Using the material below, return exactly the lines between the one holding "KAMLESH YADAV 9425532015" and the one holding "Скачайте наше мобильное", inclusive, and no others.

# # # #

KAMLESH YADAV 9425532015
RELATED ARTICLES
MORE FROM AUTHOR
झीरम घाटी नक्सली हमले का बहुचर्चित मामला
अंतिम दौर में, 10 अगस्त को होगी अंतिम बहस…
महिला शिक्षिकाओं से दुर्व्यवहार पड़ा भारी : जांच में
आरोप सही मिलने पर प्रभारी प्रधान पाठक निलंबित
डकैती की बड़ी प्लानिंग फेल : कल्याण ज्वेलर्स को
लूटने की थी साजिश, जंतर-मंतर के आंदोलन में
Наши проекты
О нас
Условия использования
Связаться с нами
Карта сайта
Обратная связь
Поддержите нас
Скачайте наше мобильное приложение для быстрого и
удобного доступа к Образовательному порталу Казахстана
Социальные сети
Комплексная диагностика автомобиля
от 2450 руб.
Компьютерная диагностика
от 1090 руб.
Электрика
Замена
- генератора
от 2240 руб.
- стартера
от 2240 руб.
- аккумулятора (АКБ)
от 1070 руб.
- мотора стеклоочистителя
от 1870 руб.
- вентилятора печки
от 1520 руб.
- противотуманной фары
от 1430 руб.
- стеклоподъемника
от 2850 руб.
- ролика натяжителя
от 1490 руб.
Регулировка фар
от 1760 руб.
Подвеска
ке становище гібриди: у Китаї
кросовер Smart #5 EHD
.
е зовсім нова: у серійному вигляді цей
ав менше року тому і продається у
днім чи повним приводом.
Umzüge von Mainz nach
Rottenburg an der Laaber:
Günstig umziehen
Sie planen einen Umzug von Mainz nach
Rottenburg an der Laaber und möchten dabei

# # # #

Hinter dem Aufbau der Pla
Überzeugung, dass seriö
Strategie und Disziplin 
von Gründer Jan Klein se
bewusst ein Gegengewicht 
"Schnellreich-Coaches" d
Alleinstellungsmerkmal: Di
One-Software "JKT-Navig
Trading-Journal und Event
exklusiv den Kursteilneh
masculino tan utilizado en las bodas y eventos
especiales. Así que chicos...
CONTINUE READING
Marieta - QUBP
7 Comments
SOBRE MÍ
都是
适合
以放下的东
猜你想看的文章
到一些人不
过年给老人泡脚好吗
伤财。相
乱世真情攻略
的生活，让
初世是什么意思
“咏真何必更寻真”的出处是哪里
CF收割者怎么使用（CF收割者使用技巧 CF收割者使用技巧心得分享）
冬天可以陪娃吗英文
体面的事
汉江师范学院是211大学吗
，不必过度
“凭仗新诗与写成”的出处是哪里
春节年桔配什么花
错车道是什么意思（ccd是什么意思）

# # # #

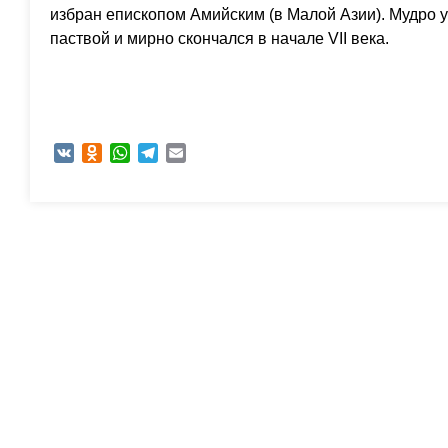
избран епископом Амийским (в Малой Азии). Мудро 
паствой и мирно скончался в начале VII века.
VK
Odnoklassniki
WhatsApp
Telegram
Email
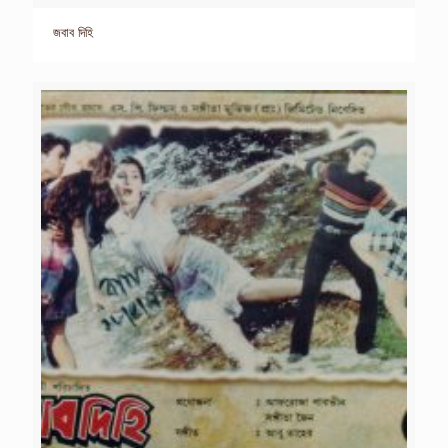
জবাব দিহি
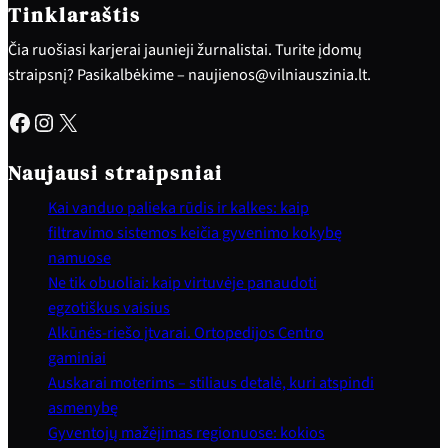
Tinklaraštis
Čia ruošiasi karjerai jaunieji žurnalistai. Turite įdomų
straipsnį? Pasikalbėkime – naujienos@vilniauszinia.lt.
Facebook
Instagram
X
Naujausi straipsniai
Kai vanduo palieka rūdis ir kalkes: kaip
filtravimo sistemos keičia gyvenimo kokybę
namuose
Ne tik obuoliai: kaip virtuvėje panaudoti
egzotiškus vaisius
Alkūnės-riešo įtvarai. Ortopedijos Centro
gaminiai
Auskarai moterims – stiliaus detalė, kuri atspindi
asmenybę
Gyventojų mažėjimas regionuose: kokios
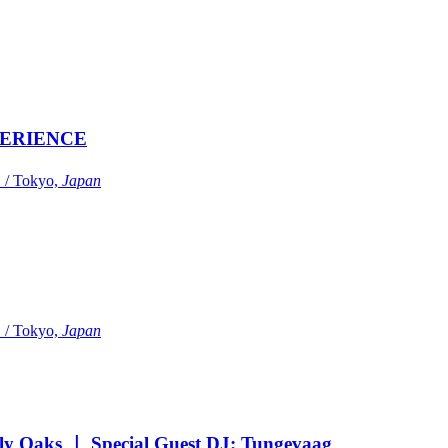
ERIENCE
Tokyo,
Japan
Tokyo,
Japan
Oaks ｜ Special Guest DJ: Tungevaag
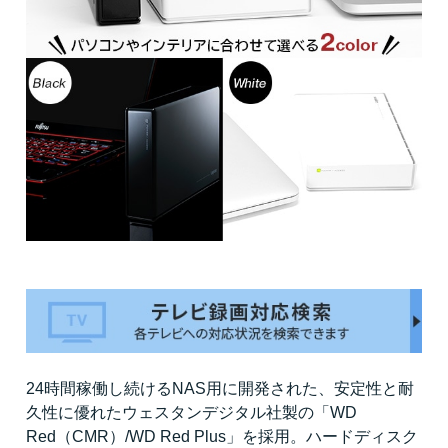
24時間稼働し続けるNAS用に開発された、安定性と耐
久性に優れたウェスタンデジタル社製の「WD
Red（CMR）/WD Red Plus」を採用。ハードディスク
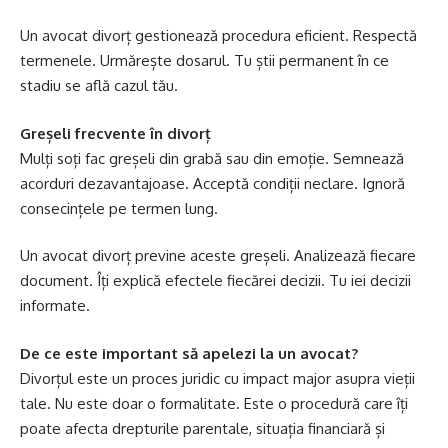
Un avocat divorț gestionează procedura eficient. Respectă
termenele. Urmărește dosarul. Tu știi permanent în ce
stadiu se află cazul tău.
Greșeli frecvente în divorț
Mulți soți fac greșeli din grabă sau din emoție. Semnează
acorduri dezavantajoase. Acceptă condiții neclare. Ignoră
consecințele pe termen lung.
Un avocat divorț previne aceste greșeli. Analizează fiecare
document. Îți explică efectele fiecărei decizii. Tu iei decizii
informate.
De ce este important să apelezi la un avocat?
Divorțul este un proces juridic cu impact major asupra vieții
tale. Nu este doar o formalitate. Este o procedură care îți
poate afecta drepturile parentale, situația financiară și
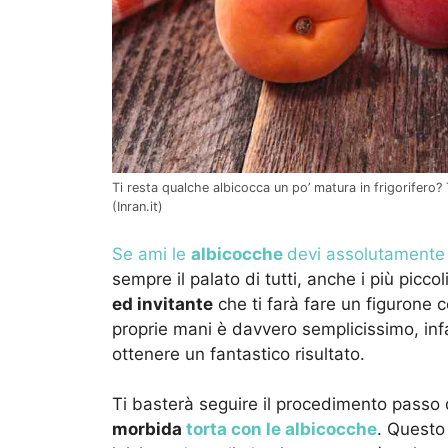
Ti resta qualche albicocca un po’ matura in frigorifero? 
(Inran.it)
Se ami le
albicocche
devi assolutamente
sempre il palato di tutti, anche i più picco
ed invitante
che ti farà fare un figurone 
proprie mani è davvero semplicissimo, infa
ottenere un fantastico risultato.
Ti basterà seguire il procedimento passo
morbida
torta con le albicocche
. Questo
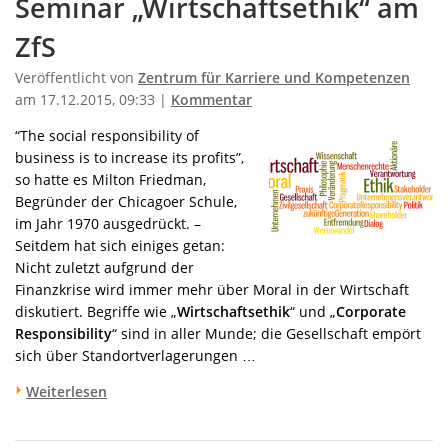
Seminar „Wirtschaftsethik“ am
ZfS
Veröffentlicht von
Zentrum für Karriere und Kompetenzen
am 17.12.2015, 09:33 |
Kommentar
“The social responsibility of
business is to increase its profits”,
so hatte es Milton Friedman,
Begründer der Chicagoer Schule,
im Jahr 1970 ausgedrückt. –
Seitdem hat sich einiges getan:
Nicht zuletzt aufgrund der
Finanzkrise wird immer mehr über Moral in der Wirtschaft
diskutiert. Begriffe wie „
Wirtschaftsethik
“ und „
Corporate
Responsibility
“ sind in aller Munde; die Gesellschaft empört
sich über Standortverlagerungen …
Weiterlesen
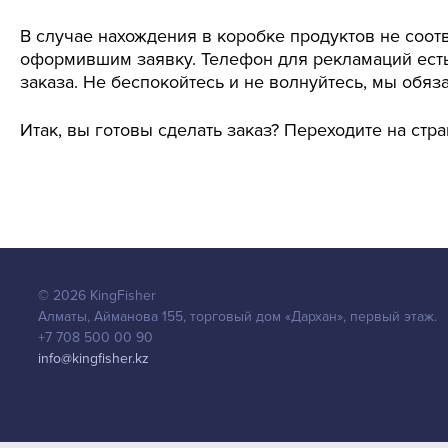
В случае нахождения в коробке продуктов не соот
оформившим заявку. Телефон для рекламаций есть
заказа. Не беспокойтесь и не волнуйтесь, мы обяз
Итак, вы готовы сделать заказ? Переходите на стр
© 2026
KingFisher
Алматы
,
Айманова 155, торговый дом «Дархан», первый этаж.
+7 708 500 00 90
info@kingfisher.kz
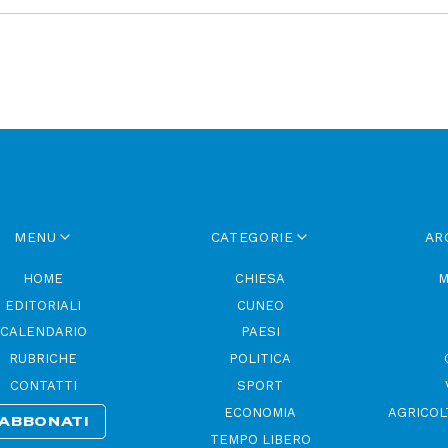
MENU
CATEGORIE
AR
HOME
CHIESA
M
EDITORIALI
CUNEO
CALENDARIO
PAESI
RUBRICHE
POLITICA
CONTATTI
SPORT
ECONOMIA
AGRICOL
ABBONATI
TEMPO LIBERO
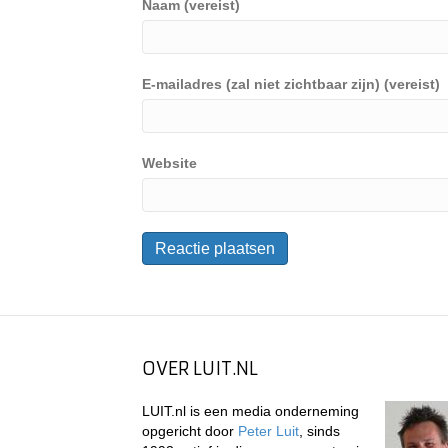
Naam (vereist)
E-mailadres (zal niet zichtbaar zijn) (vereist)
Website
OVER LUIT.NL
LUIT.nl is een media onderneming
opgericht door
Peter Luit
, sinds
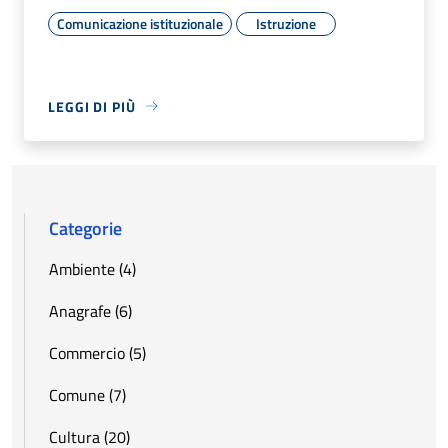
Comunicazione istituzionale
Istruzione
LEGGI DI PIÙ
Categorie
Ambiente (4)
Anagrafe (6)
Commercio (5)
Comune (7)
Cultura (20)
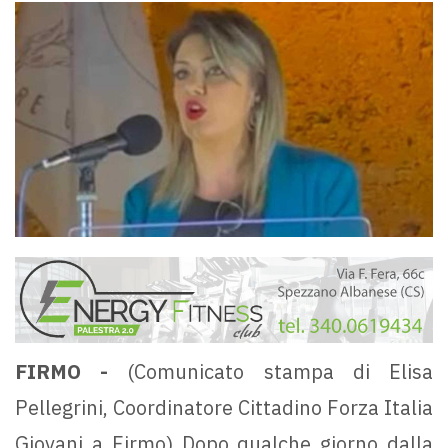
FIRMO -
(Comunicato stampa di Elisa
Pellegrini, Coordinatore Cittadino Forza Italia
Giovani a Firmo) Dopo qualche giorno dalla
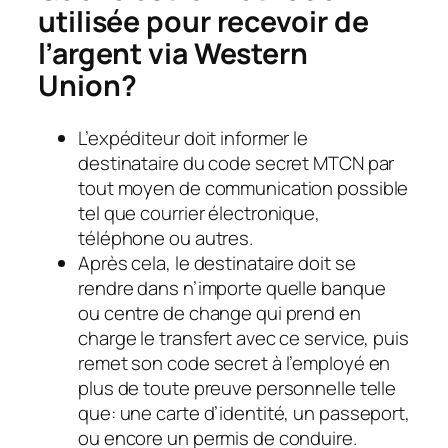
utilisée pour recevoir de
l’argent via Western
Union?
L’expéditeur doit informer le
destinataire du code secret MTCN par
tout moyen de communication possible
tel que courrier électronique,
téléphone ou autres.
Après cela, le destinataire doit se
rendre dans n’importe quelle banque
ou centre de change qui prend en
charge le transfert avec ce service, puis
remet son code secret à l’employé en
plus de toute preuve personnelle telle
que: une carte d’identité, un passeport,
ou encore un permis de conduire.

# # # #

**Problem solution**
KAMLESH YADAV 9425532015
RELATED ARTICLES
MORE FROM AUTHOR
झीरम घाटी नक्सली हमले का बहुचर्चित मामला
अंतिम दौर में, 10 अगस्त को होगी अंतिम बहस…
महिला शिक्षिकाओं से दुर्व्यवहार पड़ा भारी : जांच में
आरोप सही मिलने पर प्रभारी प्रधान पाठक निलंबित
डकैती की बड़ी प्लानिंग फेल : कल्याण ज्वेलर्स को
लूटने की थी साजिश, जंतर-मंतर के आंदोलन में
Наши проекты
О нас
Условия использования
Связаться с нами
Карта сайта
Обратная связь
Поддержите нас
Скачайте наше мобильное приложение для быстрого и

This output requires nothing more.